Simon rose and went to the door, opened it, and peered cautiously around. “That Egyptian is a watcher,” he said grimly, “and I don’t like either of ’em.”
“What’s the matter, Simon?”
“Why, this yer morning, I wur exchangin’ a few pleasant remarks with one of the maid-servants, when I hears the Egyptian say, ’It’s gwine beautiful.’ ‘How?’ says t’other. ‘He’ll nibble like hanything,’ was the answer, and then I hearn a nasty sort o’ laugh. Soon after, I see you with a bootiful young lady, and I see that hinfidel a-watchin’ yer, with a snaky look in his eyes. And so I kep on watchin’, and scuse me, yer honour, but I can guess as ’ow things be, and I’m fear’d as ’ow this waccination dodge is a trick o’ this ’ere willain.”
“Explain yourself, Simon.”
“Well, sir, I knows as ’ow you’ve only bin yer one day, but I could see in a minit as ’ow you was a smitten with a certain young lady, and I can see, too, as ’ow that white-eyed willain is smitten in the same quarter, and he sees ’ow things be, and he means business.”

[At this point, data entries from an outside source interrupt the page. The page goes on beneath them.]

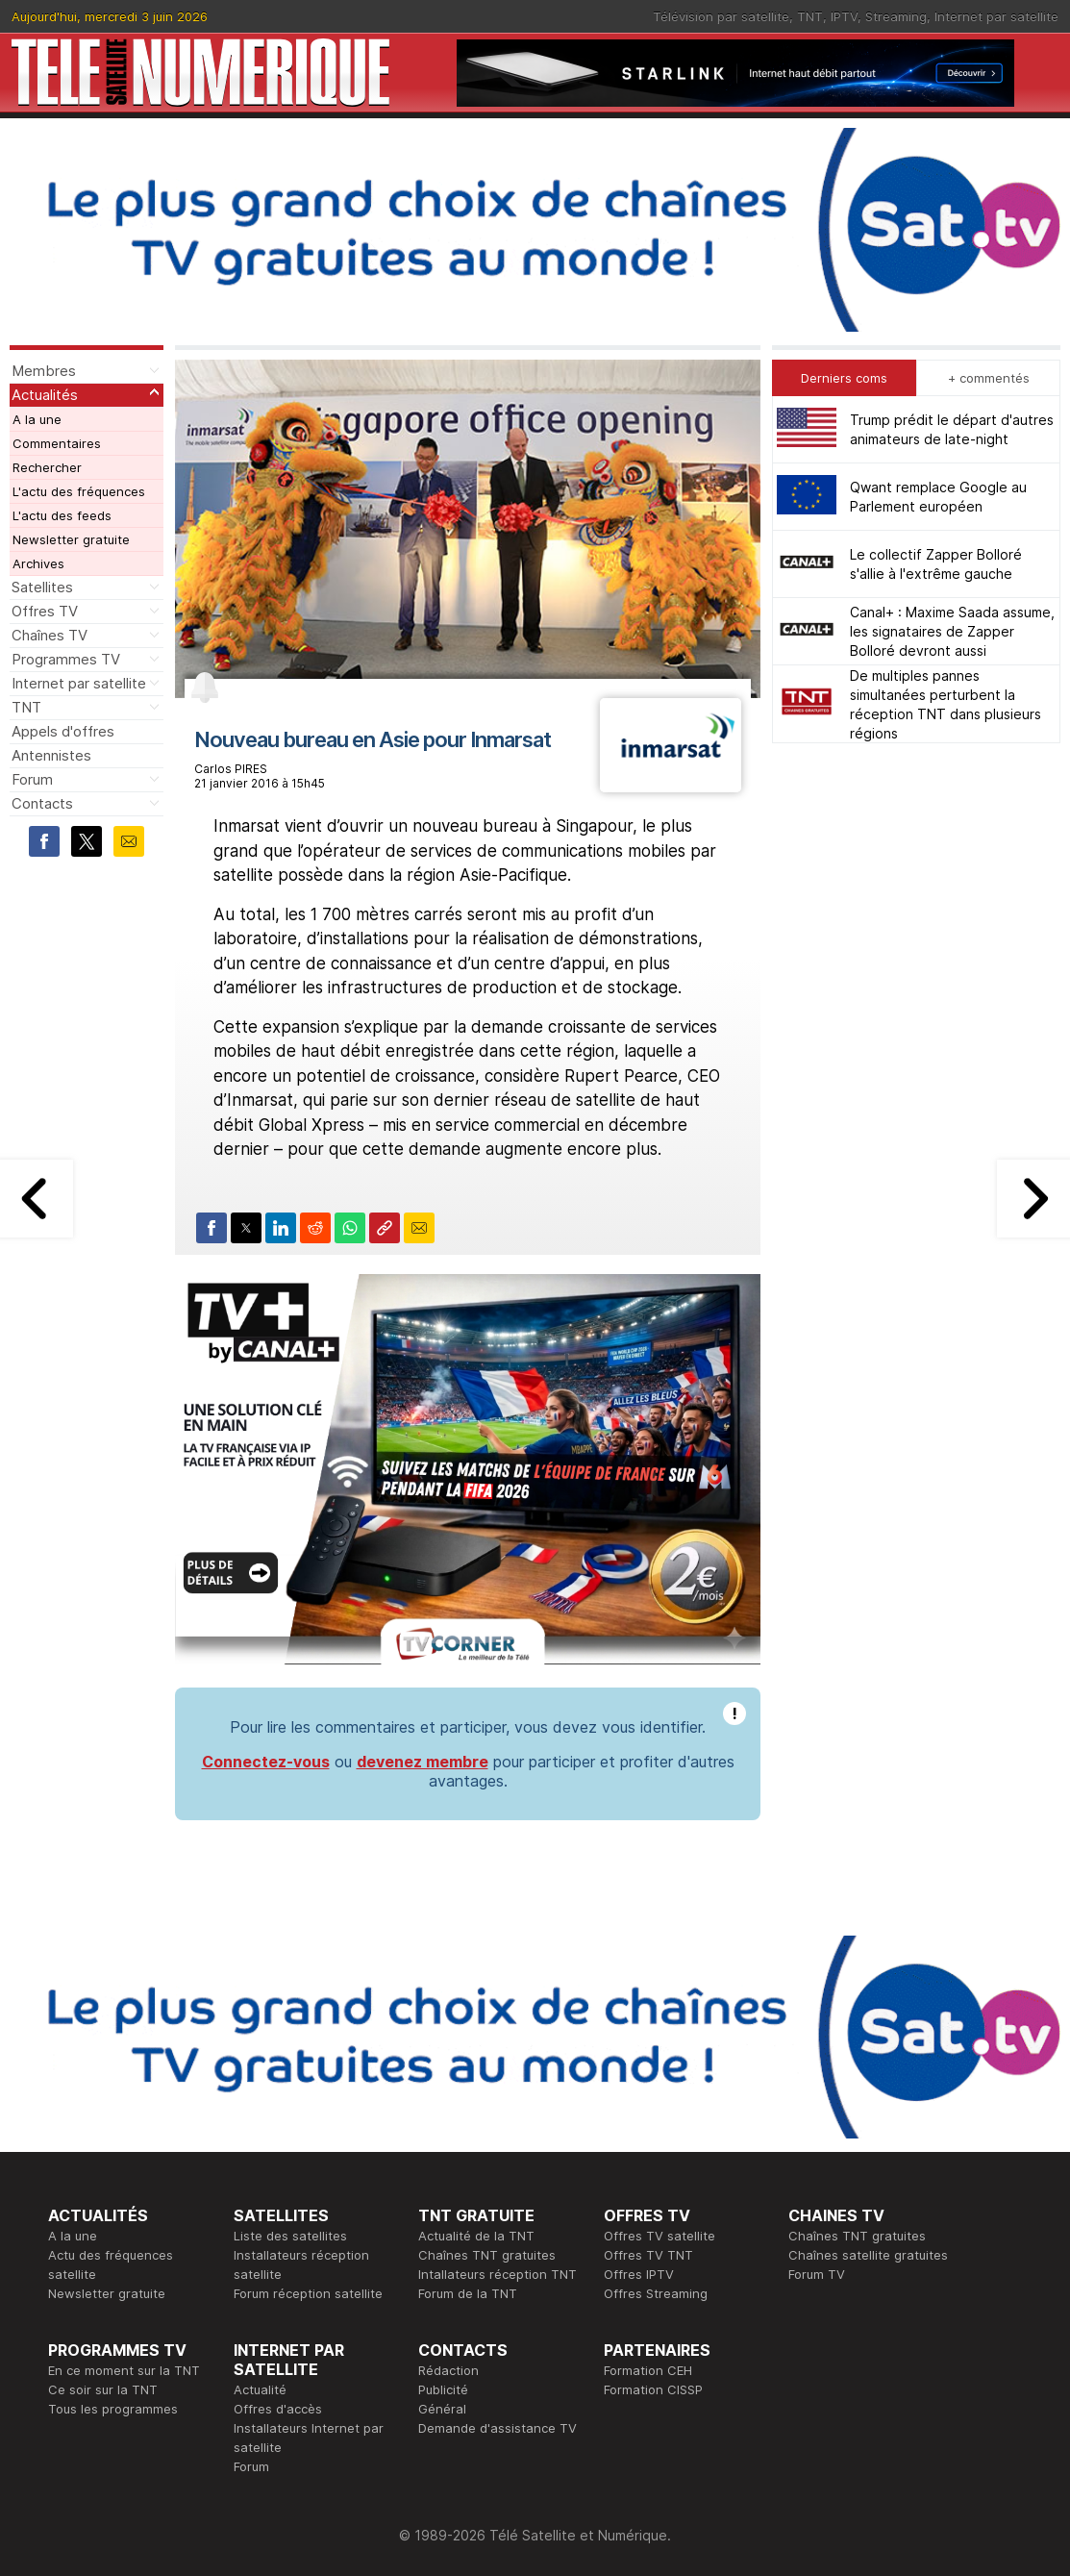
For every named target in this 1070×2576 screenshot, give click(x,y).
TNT (810, 16)
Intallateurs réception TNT (497, 2274)
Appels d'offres (63, 731)
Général (442, 2408)
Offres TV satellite (659, 2235)
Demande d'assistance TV (497, 2428)
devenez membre (422, 1761)
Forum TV (816, 2274)
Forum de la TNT (467, 2293)
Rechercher (47, 467)
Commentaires (56, 443)
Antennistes (51, 755)
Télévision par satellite (721, 16)
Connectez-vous (266, 1761)
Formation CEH (648, 2370)
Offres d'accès (278, 2408)
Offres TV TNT (648, 2255)
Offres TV (45, 611)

It was by no means pleasant to hear my affairs talked of in this way, and it was a marvel to me how Simon could have learnt so much, but I have found that a certain class of English servant seems to find out everything about the house with which they are connected, and I am afraid I was very careless as to who saw the state of my feelings. At any rate, Simon guessed how things were, and, more than that, he believed that Voltaire had some sinister design against me.
“What do you mean by what you call the vaccination dodge?” I asked, after a second’s silence.

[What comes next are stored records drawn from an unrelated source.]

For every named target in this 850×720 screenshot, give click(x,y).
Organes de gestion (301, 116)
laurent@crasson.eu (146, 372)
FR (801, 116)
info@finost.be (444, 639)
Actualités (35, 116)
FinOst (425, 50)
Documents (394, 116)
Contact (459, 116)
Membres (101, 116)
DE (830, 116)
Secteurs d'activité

“Scuse me, yer honour, but since that doctor waccinated me and nearly killed me by it, tough as I be, I come to call all tomfoolery by the same name. I’ve been in theatres, yer honour, and played in pieces, and I’ve known the willain in the play get up a shindy like this. I knows they’re on’y got up to ‘arrow up the feelin’s o’ tender females; but I’m afeared as ’ow this Voltaire ‘ev got somethin’ in his head, a-concoctin’ like.”
“Nonsense, Simon,” I said. “You are thinking about some terrible piece you’ve acted in, and your imagination is carrying away your judgment.”
“I hope as ’ow ’tis, sur; but I don’t think so. If you chop me up, sur, you’ll not find sixpenno’th of imagination in my carcase, but I calcalate I’m purty ‘eavy wi’ judgment. Never mind, sur; Simon Slowden is in the ’ouse, if you should want help, sur.”